TORONTO - She would only identify herself as Nadia as she tottered up to the microphone in glittery high heels, brushing a strand of her pink-dyed hair out of her face before reading her statement from a sheet of well-creased notepaper.

She has worked in Toronto strip clubs for several years after coming to Canada from the Czech Republic and on Wednesday she insisted angrily that it is honest work.

"It was always my choice to be here," Nadia said in a faint East European accent. "Nobody made me stay.

"My work as an exotic dancer is not humiliating or degrading to me."

Nadia was one of dozens of dancers who crowded into a public meeting at Toronto's City Hall Wednesday night to protest a new federal bill that they say would make it all but impossible for foreign women to come to Canada to work in strip clubs.

"I am a proud Hungarian but I'm working in Canada and I love this country," said Margaret, who has danced in Toronto strip bars for seven years.

"All I really want is the chance to make myself a better life . . . this new law is unfair."

More than 75 people turned out for the meeting, one of a series organized by the Adult Entertainment Association of Canada to publicize the industry's opposition to Ottawa's Bill C-57.

Tim Lambrinos, the director of the adult entertainment association of Canada, said the 56 clubs his group represents are not in the business of exploiting, humiliating or degrading anyone.
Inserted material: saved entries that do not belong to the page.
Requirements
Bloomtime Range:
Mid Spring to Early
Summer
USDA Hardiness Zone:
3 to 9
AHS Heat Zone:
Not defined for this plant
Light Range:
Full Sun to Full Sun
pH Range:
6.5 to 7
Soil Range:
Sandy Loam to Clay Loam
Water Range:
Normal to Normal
The association is holding public meetings across Ontario this month to raise support for changes to a proposed law that would tighten restrictions on foreign women coming into Canada to work as exotic dancers.

Diane Finley, the citizenship and immigration minister, earlier this year tabled Bill C-57 in the House of Commons.
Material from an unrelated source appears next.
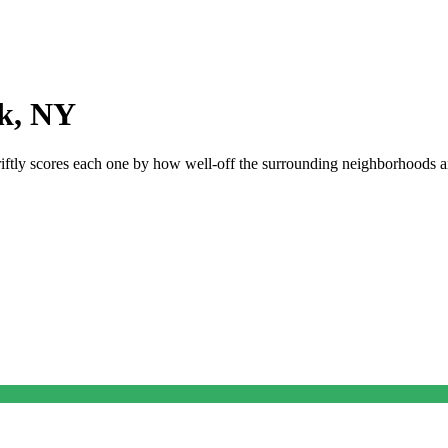
k
,
NY
riftly scores each one by how well-off the surrounding neighborhoods are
The proposed law would allow immigration officers to reject foreign workers deemed to be at risk of being sexually exploited, humiliated or degraded.

The minister said she designed the bill to "protect vulnerable foreign workers, ones that could easily be exposed to sexual exploitation, harassment and abuse."

But Lambrinos said the bill is clearly aimed at the strip clubs, which employ an estimated 700 foreign dancers across the country.

"Nobody in the industry condones degradation and abuse," he said, "and we're suggesting several ways of addressing (Ottawa's) concerns."

The recommendations include barring agents from applying for work permits on behalf of foreign dancers, a toll-free tip line for dancers to report abuse, allowing foreign dancers to be eligible for re-entry visas and allowing them to work only in accredited facilities.

The bill, to amend the Immigration and Refugee Protection Act, passed second reading in Parliament in June and has been referred to the Commons Committee on Citizenship and Immigration.